_Exercise aim_.
Repeat the data that follows, word for word, without the images.

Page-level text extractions
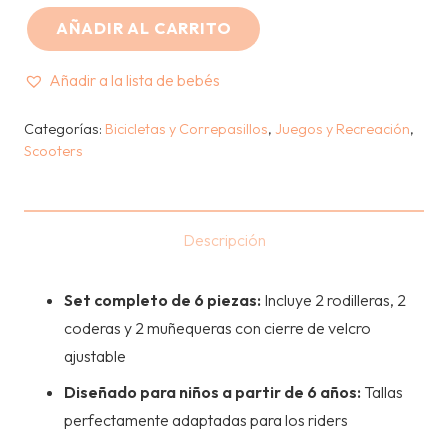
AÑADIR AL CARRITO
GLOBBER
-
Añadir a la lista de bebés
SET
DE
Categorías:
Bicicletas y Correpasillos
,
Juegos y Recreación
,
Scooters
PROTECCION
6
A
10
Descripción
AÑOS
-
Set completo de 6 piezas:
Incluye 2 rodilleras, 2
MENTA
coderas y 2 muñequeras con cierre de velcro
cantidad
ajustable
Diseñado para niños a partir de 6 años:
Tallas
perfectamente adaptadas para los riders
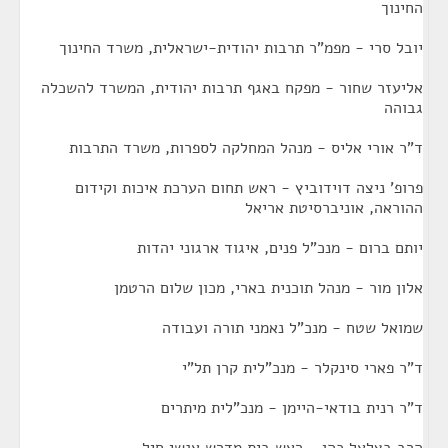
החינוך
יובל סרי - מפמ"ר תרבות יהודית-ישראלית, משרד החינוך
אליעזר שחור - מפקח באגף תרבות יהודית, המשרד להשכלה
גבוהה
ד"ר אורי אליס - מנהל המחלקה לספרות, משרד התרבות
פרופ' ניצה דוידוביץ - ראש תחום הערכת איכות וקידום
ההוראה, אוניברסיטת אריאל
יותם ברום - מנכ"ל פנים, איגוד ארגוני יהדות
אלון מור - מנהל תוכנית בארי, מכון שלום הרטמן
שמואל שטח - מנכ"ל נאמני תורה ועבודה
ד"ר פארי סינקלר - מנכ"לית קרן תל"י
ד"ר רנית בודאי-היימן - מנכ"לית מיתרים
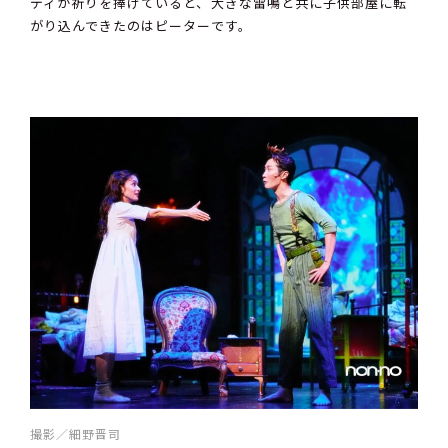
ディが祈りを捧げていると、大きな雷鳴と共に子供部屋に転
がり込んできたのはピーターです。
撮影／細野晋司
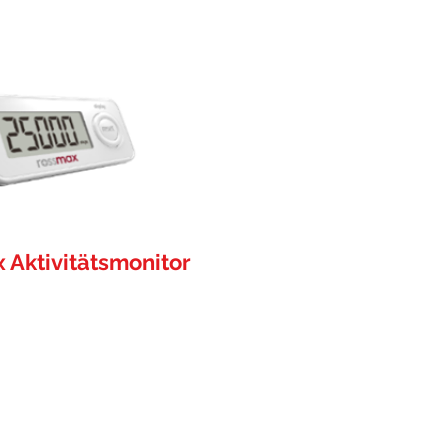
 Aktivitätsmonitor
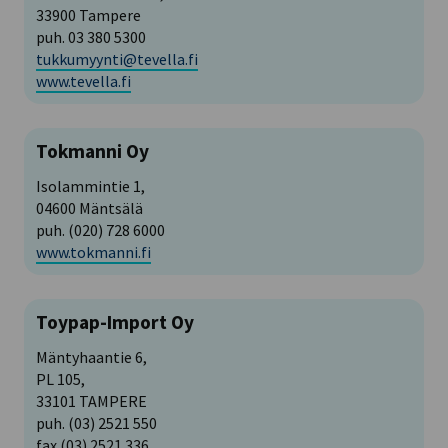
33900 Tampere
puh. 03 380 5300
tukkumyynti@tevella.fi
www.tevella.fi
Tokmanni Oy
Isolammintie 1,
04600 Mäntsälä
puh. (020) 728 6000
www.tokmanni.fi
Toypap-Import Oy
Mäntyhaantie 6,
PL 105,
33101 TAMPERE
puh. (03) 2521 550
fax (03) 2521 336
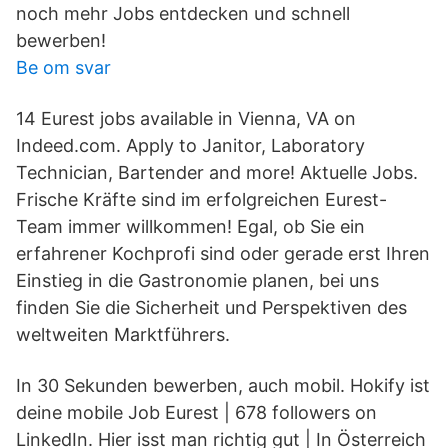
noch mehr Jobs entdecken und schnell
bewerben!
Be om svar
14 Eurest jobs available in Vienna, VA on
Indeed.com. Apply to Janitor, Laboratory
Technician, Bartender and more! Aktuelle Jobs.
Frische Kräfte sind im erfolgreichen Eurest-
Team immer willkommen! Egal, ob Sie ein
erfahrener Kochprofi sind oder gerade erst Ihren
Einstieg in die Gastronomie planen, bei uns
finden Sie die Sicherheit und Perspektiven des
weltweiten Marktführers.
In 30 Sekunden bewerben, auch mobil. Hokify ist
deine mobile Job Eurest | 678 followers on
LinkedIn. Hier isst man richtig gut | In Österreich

_Solution to this task_.
AÑADIR AL CARRITO
GLOBBER
-
Añadir a la lista de bebés
SET
DE
Categorías:
Bicicletas y Correpasillos
,
Juegos y Recreación
,
Scooters
PROTECCION
6
A
10
Descripción
AÑOS
-
Set completo de 6 piezas:
Incluye 2 rodilleras, 2
MENTA
coderas y 2 muñequeras con cierre de velcro
cantidad
ajustable
Diseñado para niños a partir de 6 años:
Tallas
perfectamente adaptadas para los riders
החינוך
יובל סרי - מפמ"ר תרבות יהודית-ישראלית, משרד החינוך
אליעזר שחור - מפקח באגף תרבות יהודית, המשרד להשכלה
גבוהה
ד"ר אורי אליס - מנהל המחלקה לספרות, משרד התרבות
פרופ' ניצה דוידוביץ - ראש תחום הערכת איכות וקידום
ההוראה, אוניברסיטת אריאל
יותם ברום - מנכ"ל פנים, איגוד ארגוני יהדות
אלון מור - מנהל תוכנית בארי, מכון שלום הרטמן
שמואל שטח - מנכ"ל נאמני תורה ועבודה
ד"ר פארי סינקלר - מנכ"לית קרן תל"י
ד"ר רנית בודאי-היימן - מנכ"לית מיתרים
ディが祈りを捧げていると、大きな雷鳴と共に子供部屋に転
がり込んできたのはピーターです。
撮影／細野晋司
 Aktivitätsmonitor
33900 Tampere
puh. 03 380 5300
tukkumyynti@tevella.fi
www.tevella.fi
Tokmanni Oy
Isolammintie 1,
04600 Mäntsälä
puh. (020) 728 6000
www.tokmanni.fi
Toypap-Import Oy
Mäntyhaantie 6,
PL 105,
33101 TAMPERE
puh. (03) 2521 550
fax (03) 2521 336
noch mehr Jobs entdecken und schnell
bewerben!
Be om svar
14 Eurest jobs available in Vienna, VA on
Indeed.com. Apply to Janitor, Laboratory
Technician, Bartender and more! Aktuelle Jobs.
Frische Kräfte sind im erfolgreichen Eurest-
Team immer willkommen! Egal, ob Sie ein
erfahrener Kochprofi sind oder gerade erst Ihren
Einstieg in die Gastronomie planen, bei uns
finden Sie die Sicherheit und Perspektiven des
weltweiten Marktführers.
In 30 Sekunden bewerben, auch mobil. Hokify ist
deine mobile Job Eurest | 678 followers on
LinkedIn. Hier isst man richtig gut | In Österreich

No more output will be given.